- _EXERCISE PROMPT_:
Scan the records for "رودخانه". Show the matching lines.

- _INFORMATION PROVIDED_:
════
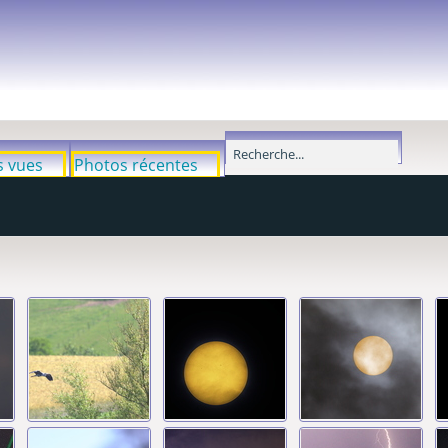
s vues
Photos récentes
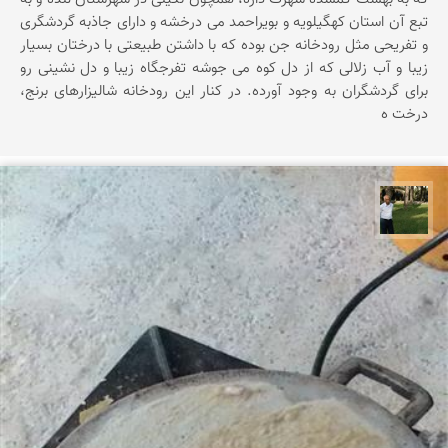
تبع آن استان کهگیلویه و بویراحمد می درخشه و دارای جاذبه گردشگری
و تفریحی مثل رودخانه جن بوده که با داشتن طبیعتی با درختان بسیار
زیبا و آب زلالی که از دل کوه می جوشه تفرجگاه زیبا و دل نشینی رو
برای گردشگران به وجود آورده. در کنار این رودخانه شالیزارهای برنج،
درخت ه
عبدل شعبانی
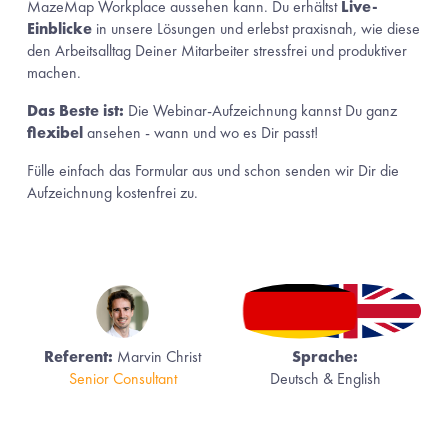
MazeMap Workplace aussehen kann. Du erhältst 
Live-
Einblicke
 in unsere Lösungen und erlebst praxisnah, wie diese 
den Arbeitsalltag Deiner Mitarbeiter stressfrei und produktiver 
machen. 
Das Beste ist:
 Die Webinar-Aufzeichnung kannst Du ganz 
flexibel
 ansehen - wann und wo es Dir passt!
Fülle einfach das Formular aus und schon senden wir Dir die 
Aufzeichnung kostenfrei zu.
Referent: 
Marvin Christ
Sprache:
Senior Consultant
Deutsch & English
════
- _SOLUTION_:
و تفریحی مثل رودخانه جن بوده که با داشتن طبیعتی با درختان بسیار
برای گردشگران به وجود آورده. در کنار این رودخانه شالیزارهای برنج،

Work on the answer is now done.